Bolehkah kita berpikir tentang kemungkinan terburuk?
Sejak kecil, seluruh hidupku telah ditata sedemikian rupa oleh
bapak. Hingga sampai detik ini aku tak mengenal apa makna pilihan. Aku tak
mengerti apa yang harus kupilih, keputusan apa yang kuambil dan jalur mana yang
kutempuh. Rasanya semua telah digariskan oleh beliau. Aku yakin dan percaya
seutuhnya bahwa Allah telah menakdirkan ini semua padaku, pada kedua
orangtuaku, juga pada adik-adikku.

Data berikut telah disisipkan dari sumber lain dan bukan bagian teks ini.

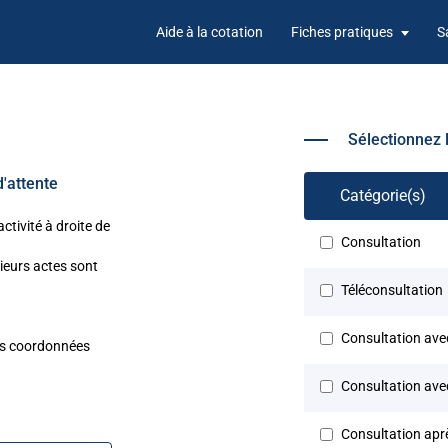
Aide à la cotation
Fiches pratiques
S
Sélectionnez 
'attente
Catégorie(s)
ctivité à droite de
Consultation
sieurs actes sont
Téléconsultation
Consultation avec
vos coordonnées
Consultation av
Consultation aprè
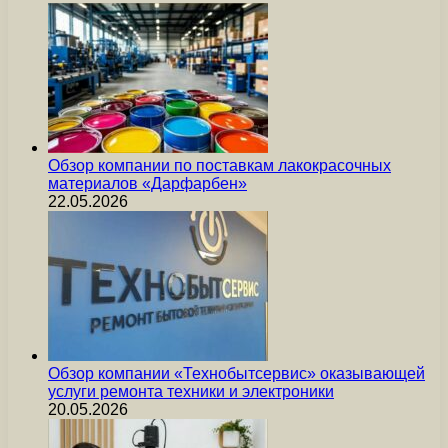
Обзор компании по поставкам лакокрасочных
материалов «Дарфарбен»
22.05.2026
Обзор компании «Технобытсервис» оказывающей
услуги ремонта техники и электроники
20.05.2026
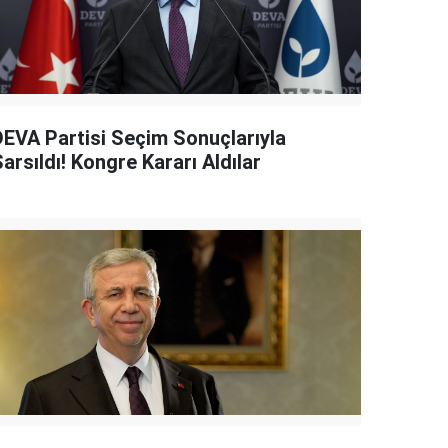
DEVA Partisi Seçim Sonuçlarıyla
arsıldı! Kongre Kararı Aldılar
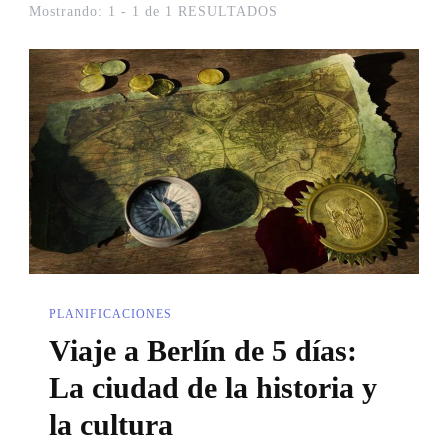
Mostrando: 1 - 1 de 1 RESULTADOS
PLANIFICACIONES
Viaje a Berlín de 5 días:
La ciudad de la historia y
la cultura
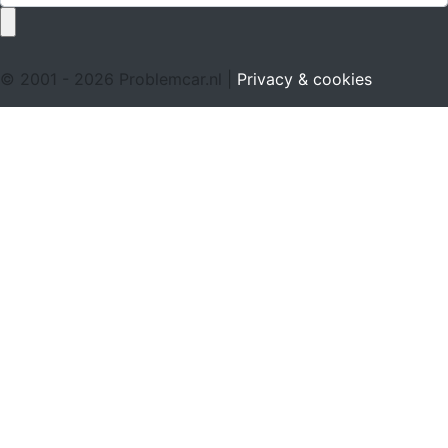
© 2001 - 2026 Problemcar.nl |
Privacy & cookies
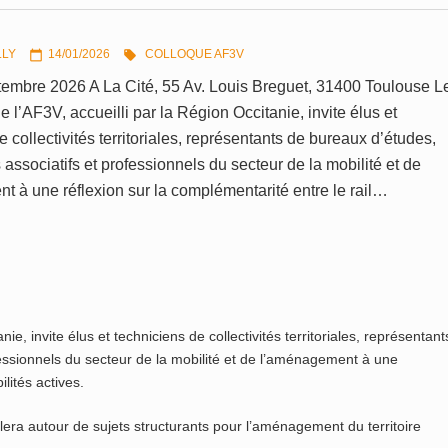
LLY
14/01/2026
COLLOQUE AF3V


tembre 2026 A La Cité, 55 Av. Louis Breguet, 31400 Toulouse L
e l’AF3V, accueilli par la Région Occitanie, invite élus et
e collectivités territoriales, représentants de bureaux d’études,
associatifs et professionnels du secteur de la mobilité et de
 à une réflexion sur la complémentarité entre le rail…
ie, invite élus et techniciens de collectivités territoriales, représentant
essionnels du secteur de la mobilité et de l’aménagement à une
ilités actives.
era autour de sujets structurants pour l’aménagement du territoire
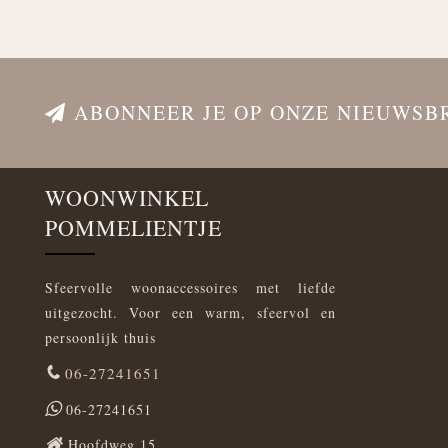
ABONNEER JE OP ONZE NIEUWSB
WOONWINKEL
POMMELIENTJE
Sfeervolle woonaccessoires met liefde
uitgezocht. Voor een warm, sfeervol en
persoonlijk thuis
06-27241651
06-27241651
Hoofdweg 15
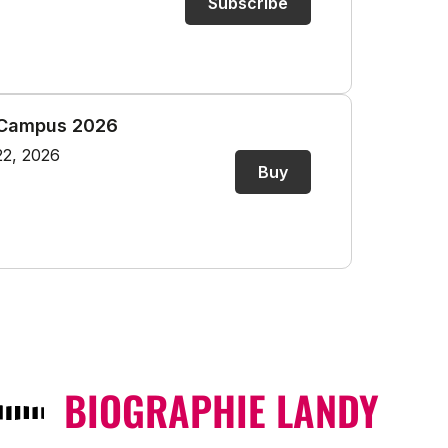
BIOGRAPHIE LANDY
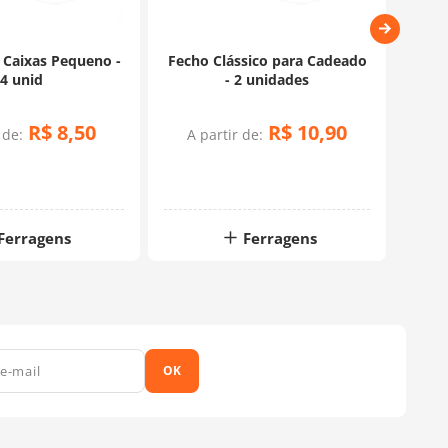
 Caixas Pequeno -
Fecho Clássico para Cadeado
Pé 
4 unid
- 2 unidades
R$
8
,
50
R$
10
,
90
 de:
A partir de:
A 
Ferragens
Ferragens
OK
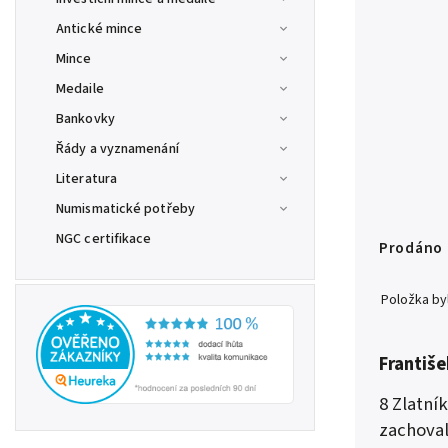
Antické mince
Mince
Medaile
Bankovky
Řády a vyznamenání
Literatura
Numismatické potřeby
NGC certifikace
Prodáno
Položka b
Františe
8 Zlatní
zachova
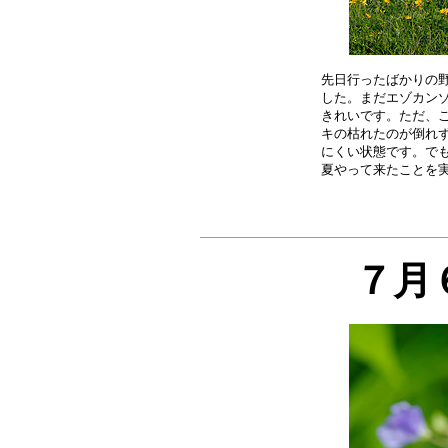
先日行ったばかりの野
した。まだエゾカンゾ
きれいです。ただ、こ
キの枯れたのが倒れず
にくい状態です。でも
夏やって来たことを
７月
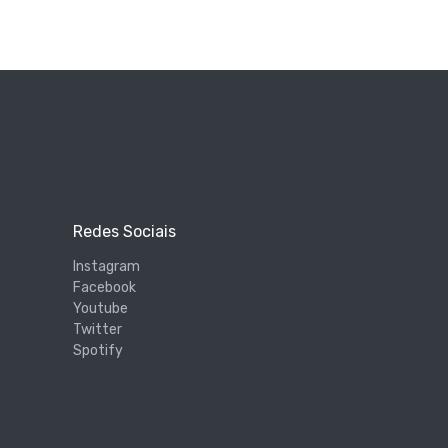
Redes Sociais
Instagram
Facebook
Youtube
Twitter
Spotify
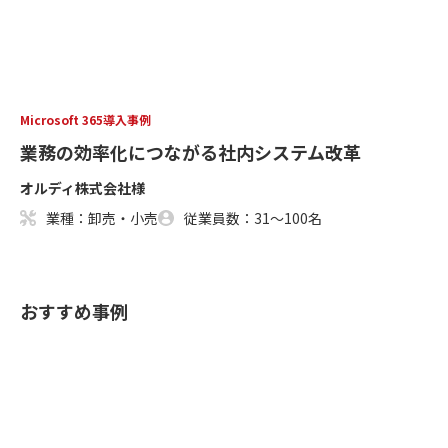
Microsoft 365導入事例
業務の効率化につながる社内システム改革
オルディ株式会社様
業種：卸売・小売
従業員数：31～100名
おすすめ事例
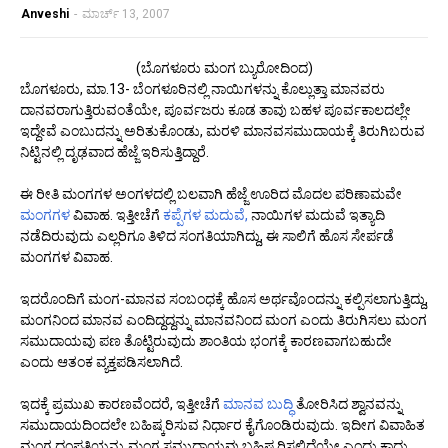
Anveshi
-
ಮಾರ್ಚ್ 13, 2007
(ಬೊಗಳೂರು ಮಂಗ ಬ್ಯುರೋದಿಂದ)
ಬೊಗಳೂರು, ಮಾ.13- ಬೆಂಗಳೂರಿನಲ್ಲಿ ನಾಯಿಗಳನ್ನು ಕೊಲ್ಲುತ್ತಾ ಮಾನವರು
ದಾನವರಾಗುತ್ತಿರುವಂತೆಯೇ, ಪೂರ್ವಜರು ಕೂಡ ತಾವು ಬಹಳ ಪೂರ್ವಕಾಲದಲ್ಲೇ
ಇದ್ದೇವೆ ಎಂಬುದನ್ನು ಅರಿತುಕೊಂಡು, ಮರಳಿ ಮಾನವಸಮುದಾಯಕ್ಕೆ ತಿರುಗಿಬರುವ
ನಿಟ್ಟಿನಲ್ಲಿ ದೃಢವಾದ ಹೆಜ್ಜೆ ಇರಿಸುತ್ತಿದ್ದಾರೆ.
ಈ ರೀತಿ ಮಂಗಗಳ ಅಂಗಳದಲ್ಲಿ ಬಲವಾಗಿ ಹೆಜ್ಜೆ ಊರಿದ ಮೊದಲ ಪರಿಣಾಮವೇ
ಮಂಗಗಳ
ವಿವಾಹ. ಇತ್ತೀಚೆಗೆ
ಕಪ್ಪೆಗಳ ಮದುವೆ,
ನಾಯಿಗಳ ಮದುವೆ ಇತ್ಯಾದಿ
ನಡೆದಿರುವುದು ಎಲ್ಲರಿಗೂ ತಿಳಿದ ಸಂಗತಿಯಾಗಿದ್ದು, ಈ ಸಾಲಿಗೆ ಹೊಸ ಸೇರ್ಪಡೆ
ಮಂಗಗಳ ವಿವಾಹ.
ಇದರೊಂದಿಗೆ ಮಂಗ-ಮಾನವ ಸಂಬಂಧಕ್ಕೆ ಹೊಸ ಅರ್ಥವೊಂದನ್ನು ಕಲ್ಪಿಸಲಾಗುತ್ತಿದ್ದು,
ಮಂಗನಿಂದ ಮಾನವ ಎಂದಿದ್ದದ್ದನ್ನು ಮಾನವನಿಂದ ಮಂಗ ಎಂದು ತಿರುಗಿಸಲು ಮಂಗ
ಸಮುದಾಯವು ಪಣ ತೊಟ್ಟಿರುವುದು ಶಾಂತಿಯ ಭಂಗಕ್ಕೆ ಕಾರಣವಾಗಬಹುದೇ
ಎಂದು ಆತಂಕ ವ್ಯಕ್ತಪಡಿಸಲಾಗಿದೆ.
ಇದಕ್ಕೆ ಪ್ರಮುಖ ಕಾರಣವೆಂದರೆ, ಇತ್ತೀಚೆಗೆ
ಮಾನವ ಬುದ್ಧಿ
ತೋರಿಸಿದ ಶ್ವಾನವನ್ನು
ಸಮುದಾಯದಿಂದಲೇ ಬಹಿಷ್ಕರಿಸುವ ನಿರ್ಧಾರ ಕೈಗೊಂಡಿರುವುದು. ಇದೀಗ ವಿವಾಹಿತ
ಮಂಗ ದಂಪತಿಯನ್ನು ಮಂಗ ಸಮುದಾಯವು ಬಹಿಷ್ಕರಿಸಲಿದೆಯೇ ಎಂದು ಕಾದು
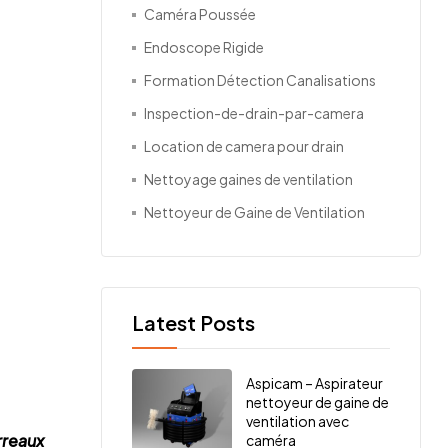
Caméra Poussée
Endoscope Rigide
Formation Détection Canalisations
Inspection-de-drain-par-camera
Location de camera pour drain
Nettoyage gaines de ventilation
Nettoyeur de Gaine de Ventilation
Latest Posts
Aspicam – Aspirateur
nettoyeur de gaine de
ventilation avec
rreaux
caméra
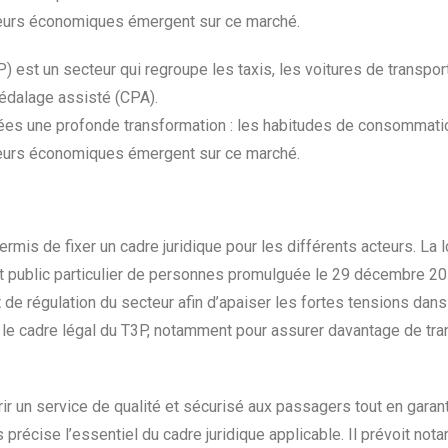
teurs économiques émergent sur ce marché.
P) est un secteur qui regroupe les taxis, les voitures de transpo
pédalage assisté (CPA).
ées une profonde transformation : les habitudes de consommatio
teurs économiques émergent sur ce marché.
ermis de fixer un cadre juridique pour les différents acteurs. La lo
ort public particulier de personnes promulguée le 29 décembre 201
de régulation du secteur afin d’apaiser les fortes tensions dans c
 le cadre légal du T3P, notamment pour assurer davantage de tra
rir un service de qualité et sécurisé aux passagers tout en garan
précise l’essentiel du cadre juridique applicable. Il prévoit no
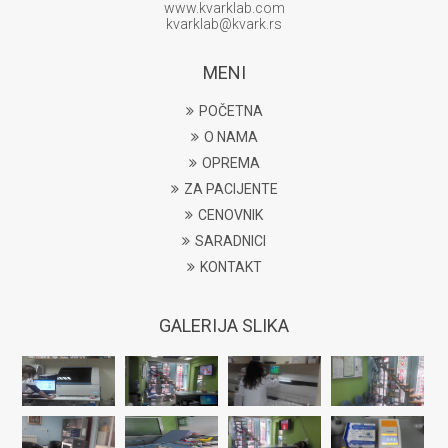
www.kvarklab.com
kvarklab@kvark.rs
MENI
POČETNA
O NAMA
OPREMA
ZA PACIJENTE
CENOVNIK
SARADNICI
KONTAKT
GALERIJA SLIKA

Tapi yang kini aku tak mengerti, jika ada
beberapa temanku yang diperbolehkan memilih jalan hidupnya sendiri oleh
orangtuanya, apakah sejatinya aku juga punya hak itu? Lalu apakah aku juga
sebenarnya punya kemungkinan terburuk yang bisa saja menghantuiku di masa
depan.
Bicara tentang waktu, memang tak seharusnya kita menoleh ke
belakang, apalagi menyesali apa yang telah terjadi pada diri kita. Namun apa
salahnya jika semua itu semata sebagai pelajaran yang tak ternilai harganya,
secara cuma-cuma diberikan oleh Allah. Tinggal bagaimana kita sebagai manusia
menyikapi itu semua sebagai garis indah yang luar biasa. Aku tak hentinya
bersyukur atas semua yang telah terjadi padaku sampai detik ini, pun sama
halnya aku tak hentinya
terkagum, rupanya sebegini adanya liku-liku perjalanan hidupku. Kini kusadari
betul, hidup adalah tak ubahnya sebuah penerimaan sejati.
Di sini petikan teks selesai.